Blog » Working in a Low Stress Environment
Working in a Low Stress Environment
Employing people with disabilities and also providing work placements for a soft stepping stone back into employment for others with disabilities, we need to try and ensure that we are providing a low stress working environment in order to generate positive growth.
As this is very different from other businesses, whose main concern is just in time manufacturing and lean working, I thought that this would be a great subject for a blog!
Norfolk Industries manufactures products to stock by putting in place a production schedule taking customers buying trends into consideration.
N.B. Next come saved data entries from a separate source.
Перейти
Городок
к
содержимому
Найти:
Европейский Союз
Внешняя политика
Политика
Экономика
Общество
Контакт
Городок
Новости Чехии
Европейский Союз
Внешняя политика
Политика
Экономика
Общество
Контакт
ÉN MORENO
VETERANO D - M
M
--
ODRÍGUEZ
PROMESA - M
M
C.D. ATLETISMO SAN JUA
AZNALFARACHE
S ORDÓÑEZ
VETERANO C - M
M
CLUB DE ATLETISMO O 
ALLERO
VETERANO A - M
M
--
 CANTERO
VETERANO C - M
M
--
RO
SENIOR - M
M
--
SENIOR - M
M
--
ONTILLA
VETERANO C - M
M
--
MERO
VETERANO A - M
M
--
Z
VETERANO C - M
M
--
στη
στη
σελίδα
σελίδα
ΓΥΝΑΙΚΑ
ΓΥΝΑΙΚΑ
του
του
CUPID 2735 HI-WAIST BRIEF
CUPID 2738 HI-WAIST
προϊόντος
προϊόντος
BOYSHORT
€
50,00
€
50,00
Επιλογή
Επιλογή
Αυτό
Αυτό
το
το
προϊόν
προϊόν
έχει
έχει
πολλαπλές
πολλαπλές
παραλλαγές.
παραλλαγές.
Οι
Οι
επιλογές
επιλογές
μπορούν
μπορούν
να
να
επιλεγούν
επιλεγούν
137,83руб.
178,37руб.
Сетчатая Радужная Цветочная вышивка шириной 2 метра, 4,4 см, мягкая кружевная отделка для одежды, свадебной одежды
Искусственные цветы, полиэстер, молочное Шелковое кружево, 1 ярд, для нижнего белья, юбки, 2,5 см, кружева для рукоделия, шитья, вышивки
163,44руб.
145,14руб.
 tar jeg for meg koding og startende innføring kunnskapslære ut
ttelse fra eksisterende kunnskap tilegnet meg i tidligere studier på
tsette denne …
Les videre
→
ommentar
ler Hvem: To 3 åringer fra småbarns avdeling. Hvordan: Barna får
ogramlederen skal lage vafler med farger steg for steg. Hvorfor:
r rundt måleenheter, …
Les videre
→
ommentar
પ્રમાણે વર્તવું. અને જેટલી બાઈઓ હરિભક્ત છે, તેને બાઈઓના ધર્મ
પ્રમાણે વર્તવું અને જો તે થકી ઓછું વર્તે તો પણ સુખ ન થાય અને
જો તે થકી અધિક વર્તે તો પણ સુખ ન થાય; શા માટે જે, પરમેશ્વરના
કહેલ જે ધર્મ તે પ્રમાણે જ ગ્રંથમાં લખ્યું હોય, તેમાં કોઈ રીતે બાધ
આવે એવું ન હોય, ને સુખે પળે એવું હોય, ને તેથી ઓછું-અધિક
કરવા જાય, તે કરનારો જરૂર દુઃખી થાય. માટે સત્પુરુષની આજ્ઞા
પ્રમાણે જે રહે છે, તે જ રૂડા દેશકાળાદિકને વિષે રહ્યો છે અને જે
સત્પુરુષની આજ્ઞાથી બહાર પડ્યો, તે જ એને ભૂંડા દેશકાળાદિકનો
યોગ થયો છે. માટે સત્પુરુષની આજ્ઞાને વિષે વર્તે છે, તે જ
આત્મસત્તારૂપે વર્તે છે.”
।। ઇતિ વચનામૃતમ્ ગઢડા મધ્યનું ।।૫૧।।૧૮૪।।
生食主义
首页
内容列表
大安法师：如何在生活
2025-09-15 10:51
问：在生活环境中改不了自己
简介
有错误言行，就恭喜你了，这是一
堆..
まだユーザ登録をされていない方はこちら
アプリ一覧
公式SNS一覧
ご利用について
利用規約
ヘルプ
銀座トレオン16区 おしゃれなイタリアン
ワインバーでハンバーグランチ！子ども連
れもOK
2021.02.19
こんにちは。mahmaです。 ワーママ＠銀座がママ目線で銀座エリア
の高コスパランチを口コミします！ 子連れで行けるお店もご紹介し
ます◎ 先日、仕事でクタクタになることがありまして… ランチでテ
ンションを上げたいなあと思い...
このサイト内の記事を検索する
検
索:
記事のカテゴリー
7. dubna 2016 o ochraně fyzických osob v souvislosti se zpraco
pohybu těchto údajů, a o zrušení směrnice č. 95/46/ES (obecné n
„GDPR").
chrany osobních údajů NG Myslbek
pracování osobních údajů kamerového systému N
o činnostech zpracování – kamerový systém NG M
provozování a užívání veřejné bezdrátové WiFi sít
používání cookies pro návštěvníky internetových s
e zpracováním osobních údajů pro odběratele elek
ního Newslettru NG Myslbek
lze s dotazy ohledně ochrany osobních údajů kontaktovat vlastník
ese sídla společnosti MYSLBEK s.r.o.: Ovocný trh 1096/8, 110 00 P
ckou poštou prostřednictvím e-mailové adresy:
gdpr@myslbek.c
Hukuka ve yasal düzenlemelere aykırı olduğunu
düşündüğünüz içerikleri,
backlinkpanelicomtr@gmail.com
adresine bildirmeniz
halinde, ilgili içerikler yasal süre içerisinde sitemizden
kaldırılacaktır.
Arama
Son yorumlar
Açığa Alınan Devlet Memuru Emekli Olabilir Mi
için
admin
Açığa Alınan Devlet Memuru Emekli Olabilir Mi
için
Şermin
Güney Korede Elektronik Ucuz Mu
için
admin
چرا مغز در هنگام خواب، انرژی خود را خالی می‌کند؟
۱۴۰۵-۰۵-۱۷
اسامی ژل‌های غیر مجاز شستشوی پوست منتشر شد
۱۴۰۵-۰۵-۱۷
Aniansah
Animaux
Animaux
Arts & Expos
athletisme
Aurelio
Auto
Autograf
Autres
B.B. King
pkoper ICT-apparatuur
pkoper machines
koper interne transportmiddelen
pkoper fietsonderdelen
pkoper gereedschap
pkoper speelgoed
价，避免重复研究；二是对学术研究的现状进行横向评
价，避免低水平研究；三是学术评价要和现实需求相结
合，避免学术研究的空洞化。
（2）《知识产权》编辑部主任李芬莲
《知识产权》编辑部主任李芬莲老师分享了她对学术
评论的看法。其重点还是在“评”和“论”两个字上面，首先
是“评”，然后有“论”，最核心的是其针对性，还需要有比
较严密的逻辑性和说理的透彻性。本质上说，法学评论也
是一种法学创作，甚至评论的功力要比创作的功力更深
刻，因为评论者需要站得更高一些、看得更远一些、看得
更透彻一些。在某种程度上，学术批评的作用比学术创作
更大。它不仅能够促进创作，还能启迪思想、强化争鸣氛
We also have preferred stock levels for each product in place depending upon quantities ordered and how often etc.
The Production Supervisor then organises his team by considering which people he has available (both staff and volunteers), taking individual’s strengths and weaknesses into consideration, how long volunteers are in for (as they work varying hours and can finish mid shift), in order to decide how many people will be required on the team and on which task they are placed.
Every person, apart from the Production Supervisor and Senior Operative, have restrictions on various tasks, so at times it can be really interesting trying to organise everyone to get the best production available from the team.
Bottlenecks in production also need to be taken into consideration and this is normally the sealing task which can only be carried out by one person as there is only one of these machines on each line!
Another issue which needs attention is the raw materials. Most of our products are made from waste materials which we receive as and when they are available. When they are received we do not know what type, grade or weight of materials will be delivered and you would not believe how many different types of tea bag and coffee filter papers there are! Once received, papers are then graded for the various production lines as some go through certain machinery better than others.
All of these decisions are made in order to generate the highest production whilst keeping people busy in a task that they can cope with both physically and mentally and ensuring that appropriate resources are available and meeting the needs of the customer.
When customer orders are then received, 9 times out of 10 we already have the required product in stock and so there are not always last minute production requirements which would then impact on the factory floor and increase pressure on production.
This works well for us here at Norfolk Industries and helps us to provide and support work opportunities to people with various disabilities.